Why testing activities end up piling up despite agile working methods
Even in agile teams and in the DevOps model, test activities accumulate shortly before the go-live. This is not a waterfall problem that has disappeared with agility. Each feature goes through a linear process: at some point the team starts working on it, at some point it goes live, and in between it is developed and tested.
The team does not work on all features at the same time from the outset. It starts with one, brings it to maturity and moves on to the next. This is exactly what creates a backlog of testing activities before the go-live. And in the end, it is usually the fault of the test that is not completed.
Björn Scherer, who comes from the insurance environment at Cosmos Direct, describes two opposing responses to this pattern: shift left pulls activities forward, shift right shifts part of the observation to production. Both approaches have charm. The interesting question is how to make use of both worlds.
Shift Left means parallelizing, not just starting earlier
Starting earlier alone is useless. If you just move the same mechanics forward, you create the congestion in a different place. The lever lies in cutting topics small so that they can be worked on in parallel.
Instead of completing a user story as a block and then passing it on to the team, it is worth getting individual acceptance criteria to the point where the first can already be considered in parallel while the second is still being created. As soon as the first is tested, the second is developed.
A bigger step is to look at a feature with several disciplines at the same time.
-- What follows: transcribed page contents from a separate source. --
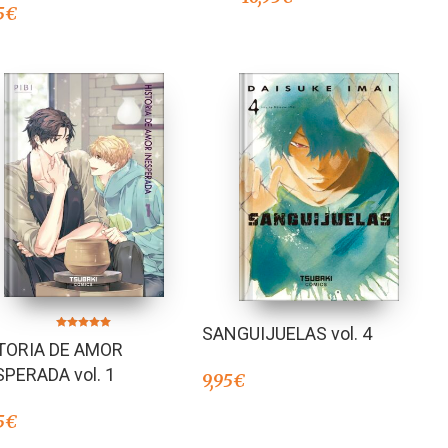
5
€
SANGUIJUELAS vol. 4
Valorado en
TORIA DE AMOR
5.00
de 5
SPERADA vol. 1
9,95
€
5
€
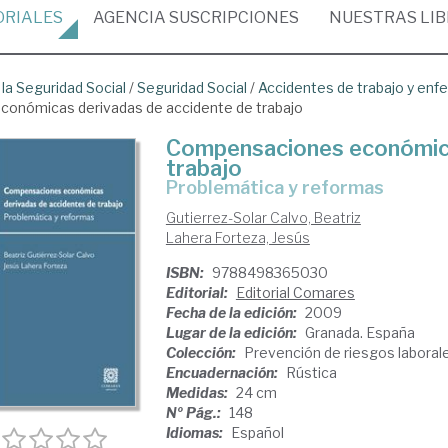
ORIALES
AGENCIA
SUSCRIPCIONES
NUESTRAS
LI
 la Seguridad Social
/
Seguridad Social
/
Accidentes de trabajo y enf
onómicas derivadas de accidente de trabajo
Compensaciones económica
trabajo
Problemática y reformas
Gutierrez-Solar Calvo, Beatriz
Lahera Forteza, Jesús
ISBN:
9788498365030
Editorial:
Editorial Comares
Fecha de la edición:
2009
Lugar de la edición:
Granada. España
Colección:
Prevención de riesgos laborale
Encuadernación:
Rústica
Medidas:
24 cm
Nº Pág.:
148
Idiomas:
Español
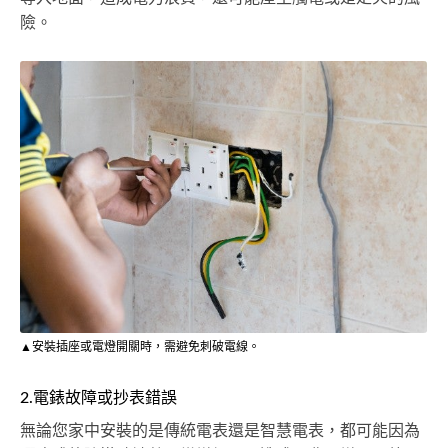
險。
▲安裝插座或電燈開關時，需避免刺破電線。
2.電錶故障或抄表錯誤
無論您家中安裝的是傳統電表還是智慧電表，都可能因為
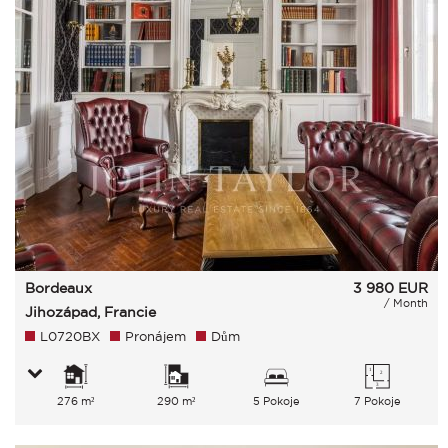
Bordeaux
3 980
EUR
/ Month
Jihozápad, Francie
L0720BX
Pronájem
Dům
276 m²
290 m²
5 Pokoje
7 Pokoje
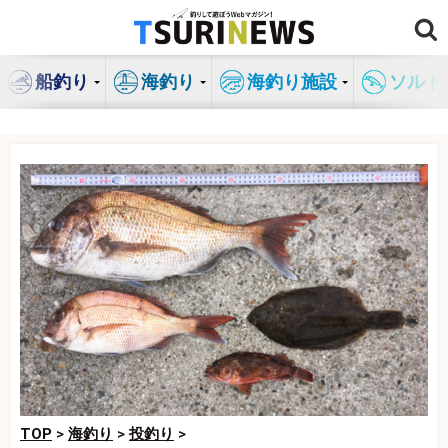
コ
ン
テ
船釣り
海釣り
海釣り施設
ソルト
ン
ツ
へ
ス
キ
ッ
プ
TOP
>
海釣り
>
投釣り
>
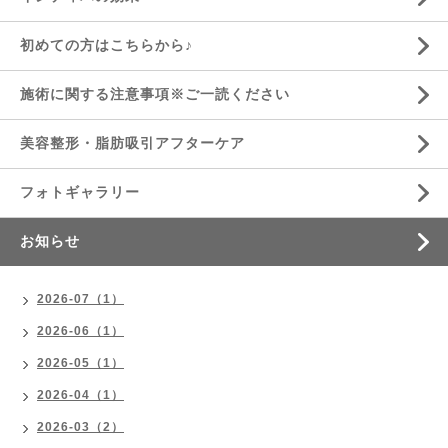
初めての方はこちらから♪
施術に関する注意事項※ご一読ください
美容整形・脂肪吸引アフターケア
フォトギャラリー
お知らせ
2026-07（1）
2026-06（1）
2026-05（1）
2026-04（1）
2026-03（2）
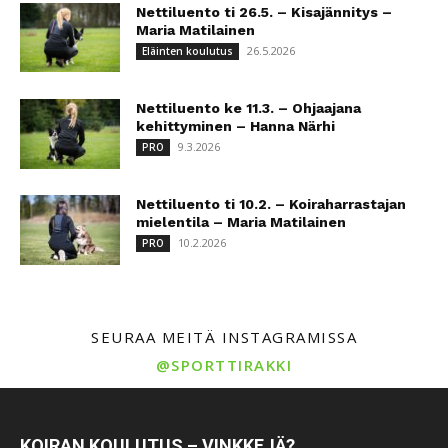
Nettiluento ti 26.5. – Kisajännitys –
Maria Matilainen
26.5.2026
Eläinten koulutus
Nettiluento ke 11.3. – Ohjaajana
kehittyminen – Hanna Närhi
9.3.2026
PRO
Nettiluento ti 10.2. – Koiraharrastajan
mielentila – Maria Matilainen
10.2.2026
PRO
SEURAA MEITÄ INSTAGRAMISSA
@SPORTTIRAKKI
KOIRAN KOULUTUS – VINKKEJÄ?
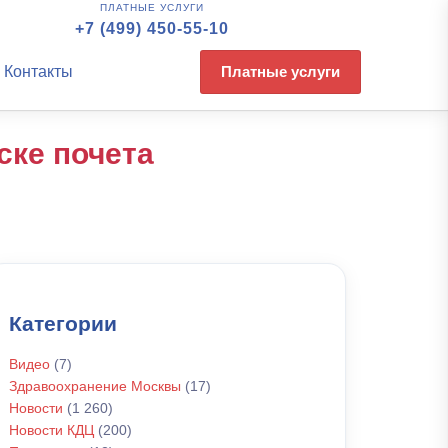
ПЛАТНЫЕ УСЛУГИ
+7 (499) 450-55-10
Контакты
Платные услуги
ске почета
Категории
Видео
(7)
Здравоохранение Москвы
(17)
Новости
(1 260)
Новости КДЦ
(200)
At code level, this leads towards Test-Driven Development, at functional level towards Acceptance Test-Driven Development. The principle remains the same: parallelize development and testing instead of hanging them one behind the other.
The functional definition can be preferred, the technical glue code cannot
The valuable part of a test is its technical definition, and you know this from the outset. Before someone builds a feature, they know what it should be able to do. You can formulate this part in an executable way or write it so that it can be executed later.
What cannot be brought forward is the technical part. Selecting a field in Selenium only works if the UI exists. But this glue code is the last step, not the first. The technically motivated test cases are created beforehand.
The goal is to create test cases that no longer contain any technology at the top level, but are purely technically motivated. This can be achieved using a keyword-driven approach. Which form a team chooses, whether Gherkin or keyword-driven, is up to the team.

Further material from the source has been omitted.